Graduate Syllabi

Spring, 2024

  • POL SCI 702-001 Advanced Techniques of Political Science Research
    Instructor: Kyle Mcwagner (
    Meets: M 4:30pm-7:10pm
    This is a statistics and data analysis course. The purpose of this course is to: A) Introduce students with basic statistical theory in both the frequentist and Bayesian framework. B) Familiarize students to the General Linear Regression framework. C) Provide students with experience and practice Coding in R and solving common data science problems. Leaving this class, it is expected that students will be able to: D) Assess and evaluate the vast majority of quantitative political science research. E) Be able to identify and apply the correct statistical procedure to test the vast majority of hypotheses one might derive while pursuing their degree and in whatever work they chose to pursue after. To accomplish these goals and tasks, students will have 15 weeks in which they will receive and complete reading assignments, attend lectures, participate in worthwhile labs, and work on various labs and class projects.

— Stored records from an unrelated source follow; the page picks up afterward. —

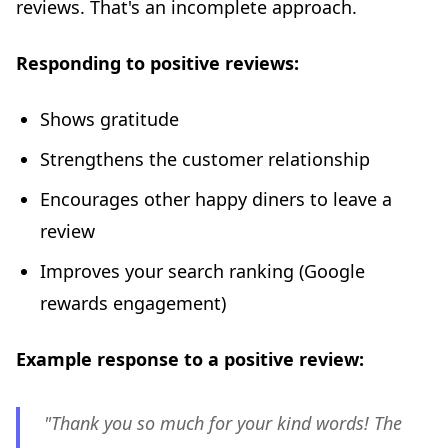
reviews. That's an incomplete approach.
Responding to positive reviews:
Shows gratitude
Strengthens the customer relationship
Encourages other happy diners to leave a
review
Improves your search ranking (Google
rewards engagement)
Example response to a positive review:
"Thank you so much for your kind words! The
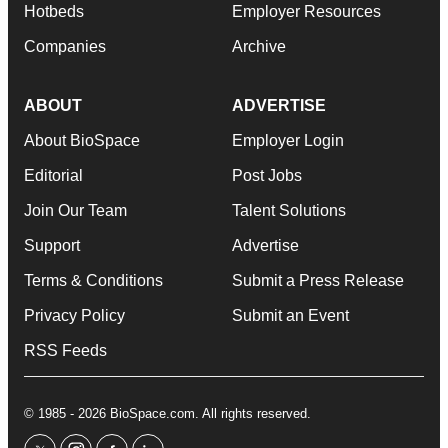
Hotbeds
Employer Resources
Companies
Archive
ABOUT
ADVERTISE
About BioSpace
Employer Login
Editorial
Post Jobs
Join Our Team
Talent Solutions
Support
Advertise
Terms & Conditions
Submit a Press Release
Privacy Policy
Submit an Event
RSS Feeds
© 1985 - 2026 BioSpace.com. All rights reserved.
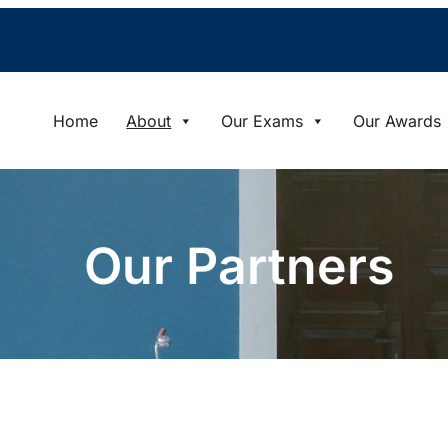
Home
About
Our Exams
Our Awards
Our Partners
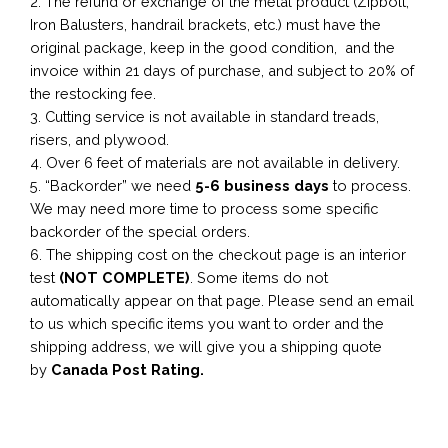
2. The refund or exchange of the metal product (Zipbolt,
Iron Balusters, handrail brackets, etc.) must have the
original package, keep in the good condition, and the
invoice within 21 days of purchase, and subject to 20% of
the restocking fee.
3. Cutting service is not available in standard treads,
risers, and plywood.
4. Over 6 feet of materials are not available in delivery.
5. “Backorder” we need
5-6 business
days
to process.
We may need more time to process some specific
backorder of the special orders.
6. The shipping cost on the checkout page is an interior
test
(NOT COMPLETE)
. Some items do not
automatically appear on that page. Please send an email
to us which specific items you want to order and the
shipping address, we will give you a shipping quote
by
Canada Post Rating.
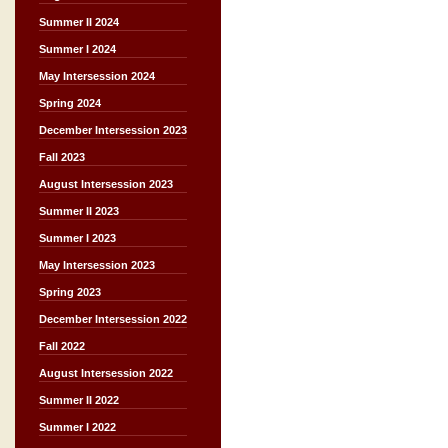
Summer II 2024
Summer I 2024
May Intersession 2024
Spring 2024
December Intersession 2023
Fall 2023
August Intersession 2023
Summer II 2023
Summer I 2023
May Intersession 2023
Spring 2023
December Intersession 2022
Fall 2022
August Intersession 2022
Summer II 2022
Summer I 2022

  • POL SCI 926-001 Seminar in the Legislative Process
    Instructor: Hong Min Park (
    Meets: W 4:30pm-7:10pm
    This course is a graduate seminar to study politics in the U.S. Congress. Thus, our goals are both to gain an understanding of the major behavioral and institutional features of the U.S. Congress and to scrutinize political science approaches to the study of congressional politics. Ultimately, by the end of semester, we should be ready for conducting original research on congressional politics.

  • POL SCI 952-001 The Politics of Developing Nations: Democratization in Comparative Perspective
    Instructor: Natasha Sugiyama (
    Meets: R 6:30pm-9:10pm
    This course provides an overview of the literature in comparative politics on democratization. We will address longstanding conceptual questions including definitions of democracy, democratic transitions, quality of democracy, and democratic ‘backsliding.’ The seminar will also tackle debates related to the preconditions for democracy and as well as different accounts for democratic successes and failures. Readings will draw on case studies from around the world, including Asia, Europe, Middle East, Latin America, and Russia. Throughout the semester we will examine a variety of analytic approaches and methodologies scholars employ in the subfield of comparative politics. This course draws on several types of readings: classics in democratic theory as well as contemporary analysis of current political processes. Thus, we will read works that are varied in length and style. As the field of comparative politics includes scholarship that appears in full-length monographs, the syllabus includes some books to be read in their entirety. Other readings appear in the form of articles and book chapters.

  • POL SCI 960-001 International Conflict
    Instructor: Uk Heo (
    Meets: T 4:30pm-7:10pm
    In this class, we begin with discussions on rationality in international politics. After that, we review the international conflict literature in political science. In the process, we examine leading conflict theories (e.g., realism including balance of power vs. power transition and liberalism including democratic peace, trade-conflict nexus, and common international organization membership and international conflicts), their key variables, and research methods. We also explore new theories in defense economics, deterrence, democratic peace, civil war, and terrorism.